There could also be a demographic problem at play in that most of the athletes your typical sports nutritionist (including myself) works with are not elite athletes—they’re athletes who are probably good and who want to get better, to be sure, but they’re not in the top 5% of performers—and so what we read about diet-wise in the news and see referenced in studies isn’t an accurate picture of how diet affects performance for most people. Elite athletes generally have numerous advantages, many of which will dwarf the relative impact of a “good diet” vs. a “bad diet”. It’s not that eating a better diet wouldn’t help these athletes, also, but rather that their other advantages help compensate for whatever advantages are lost.
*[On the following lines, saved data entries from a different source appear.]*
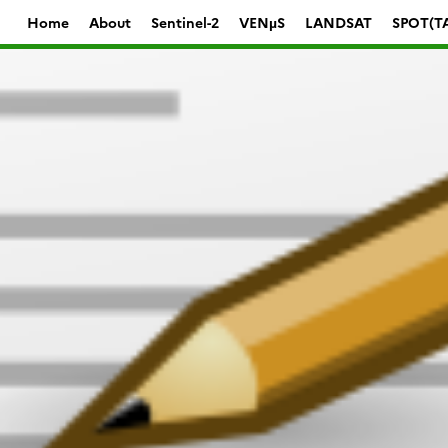
Home
About
Sentinel-2
VENµS
LANDSAT
SPOT(T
Usain Bolt can eat 100 chicken nuggets a day and win three gold medals; you and I can’t win any gold medals regardless of the chicken nugget content of our diet.
Regardless, it remains sound advice to recommend a diet composed primarily of whole foods, even though we will struggle to justify the performance advantage of this type of diet in the short-term.
How to Resolve a Paradox
In the end, of course, there isn’t really a paradox, just as there isn’t with any of the above-named paradoxes; there are legitimate scientific explanations, they’re just currently unknown to us (or only partially understood). When the paradox is resolved, it’ll no longer seem so paradoxical.
For sports nutrition—actually, for nutrition in general—I suspect genetics and individuality plays more of a role than we might expect. I mentioned this earlier when I said the paradox could reside in a demographic problem, but even for an “average” person we’re likely to see small advantages and disadvantages that help explain why a better diet will lead to better long-term performance. Truly, there’s no platonic “average man”, so what we simply put into normal characteristics is really a range (another topic I discuss in-length in another article, specifically on the RDA); when we say something works or doesn’t work, we mean for most people in most circumstances, not never or for nobody. Average is the best we can really do right now, but it does leave us with some questions.
Perhaps this article didn’t make a lot of sense. As I wrote it, I could feel some of the thread being lost even to me, but it’s something I’ve been wanting to write about for awhile. For those of us in the sports nutrition business, I suspect it may resonate a bit more. The problem is trying to articulate—to colleagues, to clients, to myself—why eating a diverse, healthy diet is better than a simple, processed diet. In some ways, it’s about trying to comprehensively define healthy; the true meaning of the word is just to hard to encapsulate in a space so small. We can point out a hundred small reasons why, but few if any ever hold up under scrutiny. They’re like shadows at the corner of our vision that flit away as soon as you try to focus on them.
It doesn’t matter, though: a diverse diet filled with whole foods is better for you, and will have a better effect on your long-term performance than a diet filled with simple “sports foods” like bars, goos, chews, and drinks. It’s certainly better for our health, and health is something we all need to have in order to exercise today, tomorrow, and into the future, performance notwithstanding. And maybe that’s the final answer—long-term performance relates directly to our continuing pursuit of sport, and that relies on our being healthy, so a healthy diet is little more than insurance against quitting.